Will Faceook be required to provide health insurance to both its users and employees?

Will Facebook be the first cyber-revolution, creating the first Cyber-Nation-State or a simple corporation which will crumble when its users no longer use or buy Facebook?

Alcatraz, San Francisco, California
Background:
Facebook recently requested feedback on its proposed changes to its site governance process.

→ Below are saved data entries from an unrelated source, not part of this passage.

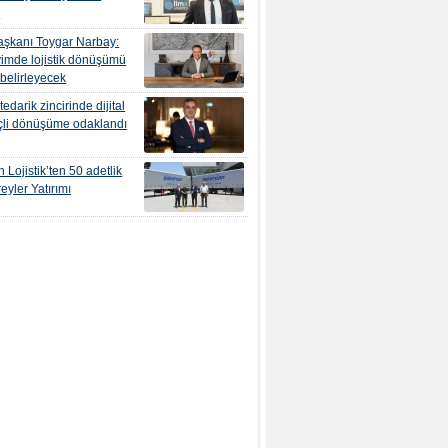
r
şkanı Toygar Narbay:
yimde lojistik dönüşümü
 belirleyecek
edarik zincirinde dijital
çli dönüşüme odaklandı
 Lojistik’ten 50 adetlik
eyler Yatırımı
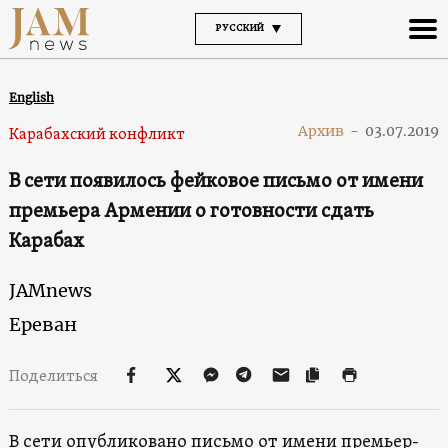
РУССКИЙ
English
Архив
-
03.07.2019
Карабахский конфликт
В сети появилось фейковое письмо от имени
премьера Армении о готовности сдать
Карабах
JAMnews
Ереван
Поделиться
В сети опубликовано письмо от имени премьер-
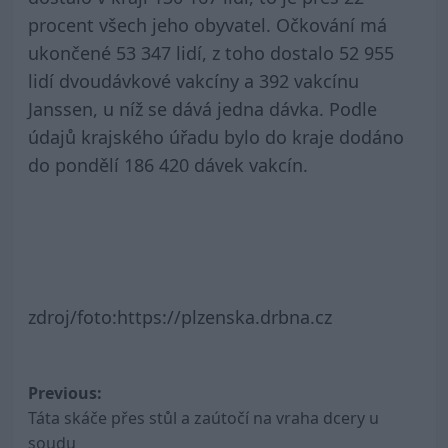
procent všech jeho obyvatel. Očkování má
ukončené 53 347 lidí, z toho dostalo 52 955
lidí dvoudávkové vakcíny a 392 vakcínu
Janssen, u níž se dává jedna dávka. Podle
údajů krajského úřadu bylo do kraje dodáno
do pondělí 186 420 dávek vakcín.
zdroj/foto:https://plzenska.drbna.cz
Post
Previous:
Táta skáče přes stůl a zaútočí na vraha dcery u
navigation
soudu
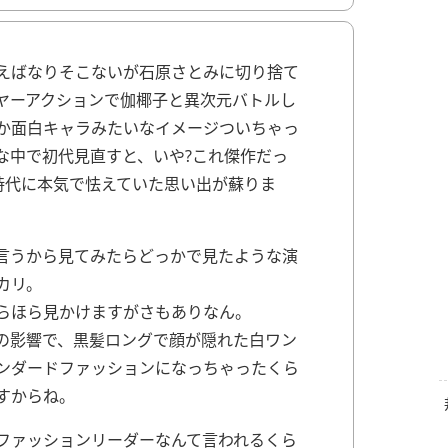
えばなりそこないが石原さとみに切り捨て
ヤーアクションで伽椰子と異次元バトルし
か面白キャラみたいなイメージついちゃっ
な中で初代見直すと、いや?これ傑作だっ
時代に本気で怯えていた思い出が蘇りま
言うから見てみたらどっかで見たような演
カリ。
らほら見かけますがさもありなん。
の影響で、黒髪ロングで顔が隠れた白ワン
ンダードファッションになっちゃったくら
すからね。
ファッションリーダーなんて言われるくら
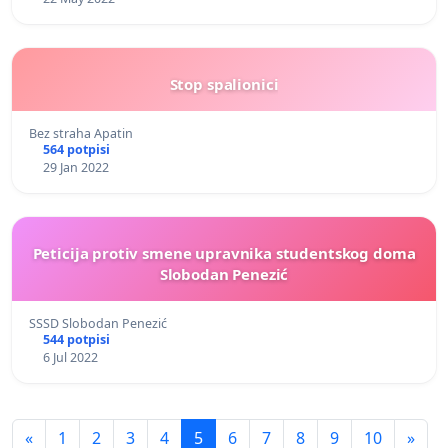
Stop spalionici
Bez straha Apatin
564 potpisi
29 Jan 2022
Peticija protiv smene upravnika studentskog doma
Slobodan Penezić
SSSD Slobodan Penezić
544 potpisi
6 Jul 2022
«
1
2
3
4
5
6
7
8
9
10
»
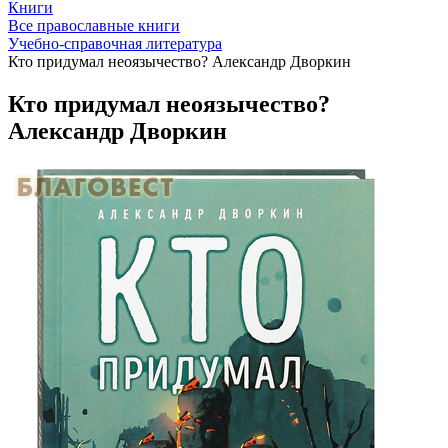
Книги
Все православные книги
Учебно-справочная литература
Кто придумал неоязычество? Александр Дворкин
Кто придумал неоязычество?
Александр Дворкин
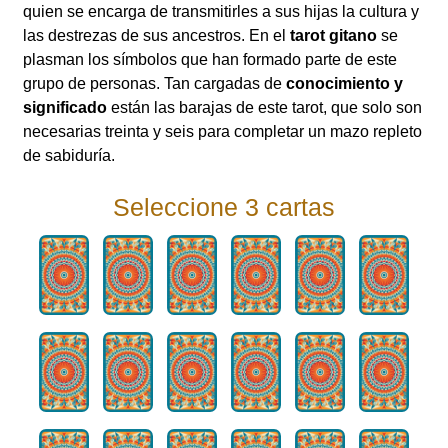
quien se encarga de transmitirles a sus hijas la cultura y
las destrezas de sus ancestros. En el
tarot gitano
se
plasman los símbolos que han formado parte de este
grupo de personas. Tan cargadas de
conocimiento y
significado
están las barajas de este tarot, que solo son
necesarias treinta y seis para completar un mazo repleto
de sabiduría.
Seleccione 3 cartas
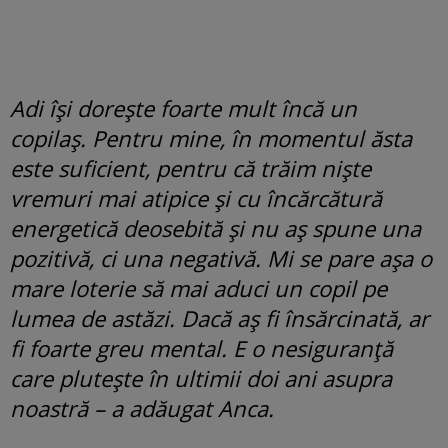
Adi își dorește foarte mult încă un
copilaș. Pentru mine, în momentul ăsta
este suficient, pentru că trăim niște
vremuri mai atipice și cu încărcătură
energetică deosebită și nu aș spune una
pozitivă, ci una negativă. Mi se pare așa o
mare loterie să mai aduci un copil pe
lumea de astăzi. Dacă aș fi însărcinată, ar
fi foarte greu mental. E o nesiguranță
care plutește în ultimii doi ani asupra
noastră – a adăugat Anca.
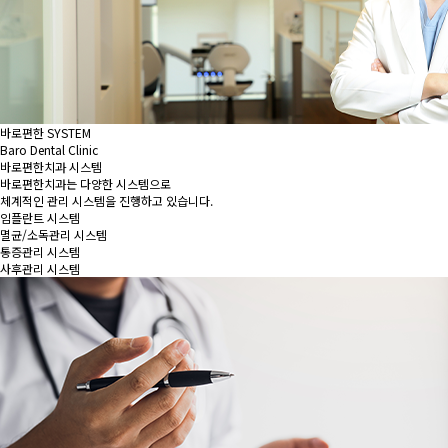
바로편한 SYSTEM
Baro Dental Clinic
바로편한치과 시스템
바로편한치과는 다양한 시스템으로
체계적인 관리 시스템을 진행하고 있습니다.
임플란트 시스템
멸균/소독관리 시스템
통증관리 시스템
사후관리 시스템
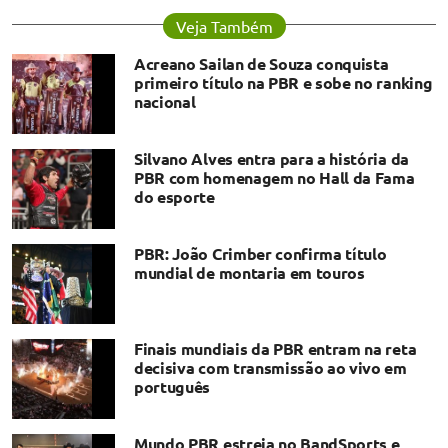
Veja Também
Acreano Sailan de Souza conquista
primeiro título na PBR e sobe no ranking
nacional
Silvano Alves entra para a história da
PBR com homenagem no Hall da Fama
do esporte
​PBR: João Crimber confirma título
mundial de montaria em touros
Finais mundiais da PBR entram na reta
decisiva com transmissão ao vivo em
português
Mundo PBR estreia no BandSports e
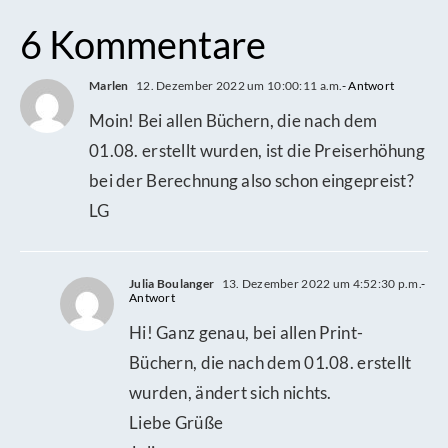
6 Kommentare
Marlen
12. Dezember 2022 um 10:00:11 a.m.
- Antwort
Moin! Bei allen Büchern, die nach dem
01.08. erstellt wurden, ist die Preiserhöhung
bei der Berechnung also schon eingepreist?
LG
Julia Boulanger
13. Dezember 2022 um 4:52:30 p.m.
-
Antwort
Hi! Ganz genau, bei allen Print-
Büchern, die nach dem 01.08. erstellt
wurden, ändert sich nichts.
Liebe Grüße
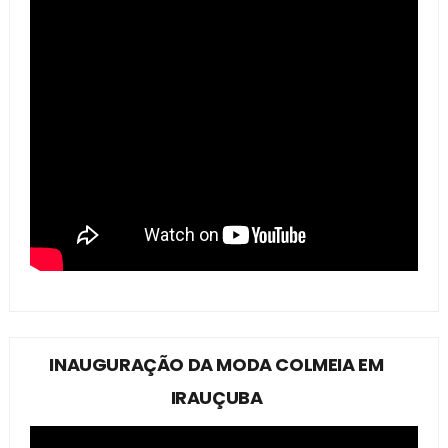
INAUGURAÇÃO DA MODA COLMEIA EM
IRAUÇUBA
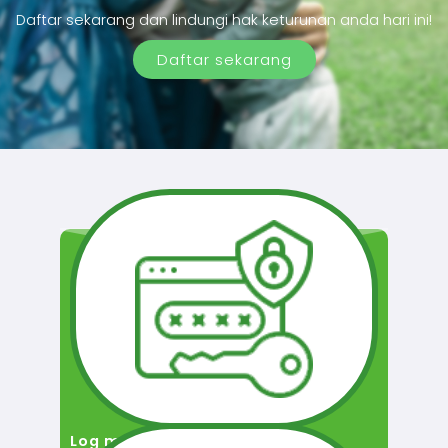
Daftar sekarang dan lindungi hak keturunan anda hari ini!
Daftar sekarang
Log masuk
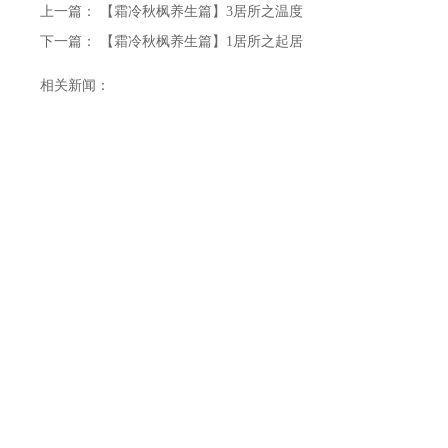
上一篇：
【霜冷秋枫养生篇】3居所之温度
下一篇：
【霜冷秋枫养生篇】1居所之起居
相关新闻：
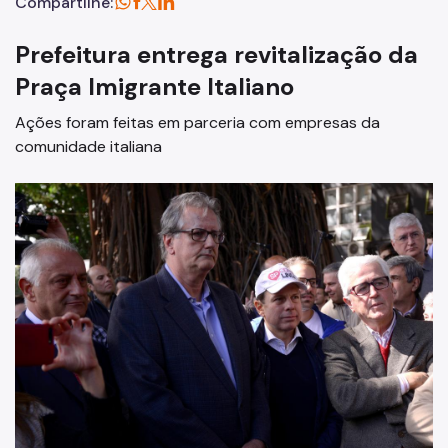
Compartilhe:
Prefeitura entrega revitalização da
Praça Imigrante Italiano
Ações foram feitas em parceria com empresas da
comunidade italiana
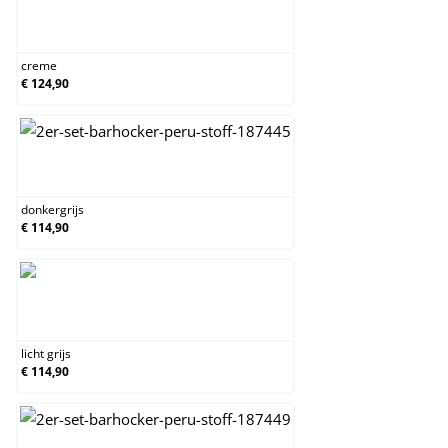
creme
creme
€ 124,90
donkergrijs
donkergrijs
€ 114,90
licht grijs
licht grijs
€ 114,90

by Mauricio Rosas, 12/22/12

Facebook is an evolutionary anomaly that may be replacing the definition of a Nation-State to a "Cyber-Corporate-Nation-State." It has no territorial boundaries. It transcends Tribal, Republics, Totalitarian, Commonwealth, Communist or any type of government we know of today. FB is a Corporation where its users have no rights. FB need only be responsible to its stockholders. They have the right to vote. The user does not!  FB is not a Democracy! It's not Communist! It's a Corporation!! It's also the natural evolution of a mass convergence of people with a sense of self-importance or purpose or used to connect to friends, family, employees, stockholders.... FB has also become an outlet for the oppressed to fight for their FREEDOM! No one could have predicted the power of social media to affect political and economic change. 

It's marvelous!!

Yet, somehow, we the users want independence, suffrage and rights.  How can a corporation become a viable living organism where its users want similar status as a citizen ? In the United States, the Supreme Court has given corporations life in its ruling, Citizens United v. Federal Election Commission. But there is a persistent question.  What is Facebook? Is it a corporation whose interest is to its investors? Is it a public domain?  Wikipedia provides a fair interpretation of the spirit of the law. 
"A conceptual definition comes from Lange, who focused on what the public domain should be: "it should be a place of sanctuary for individual creative expression, a sanctuary conferring affirmative protection against the forces of private appropriation that threatened such expression. Patterson and Lindberg described the public domain not as a "territory", but rather as a concept: "There are certain materials - the air we breathe, sunlight, rain, space, life, creations, thoughts, feelings, ideas, words, numbers - not subject to private ownership. The materials that compose our cultural heritage must be free for all to use no less than matter necessary for biological survival." 
The question remains unanswered.

If it's a corporation, users agree to their terms with no authority to suffrage unless it's a stockholder. If users don't like the product then, don't buy it.  If their employees no longer want or need to work at FB then, the company collapses.  It happened to Eastern Airlines? The question is, how can we work together to put FB in the public domain or negotiate to create an Industrial Democracy?  Do we create a Declaration of Independence?  Create a Constitution?  Draft a Bill of Rights? Begin a cyber corporate revolution?

Will we marvel at the first Cyber-Nation-State?

Will it be required to provide health insurance to both its users and employees?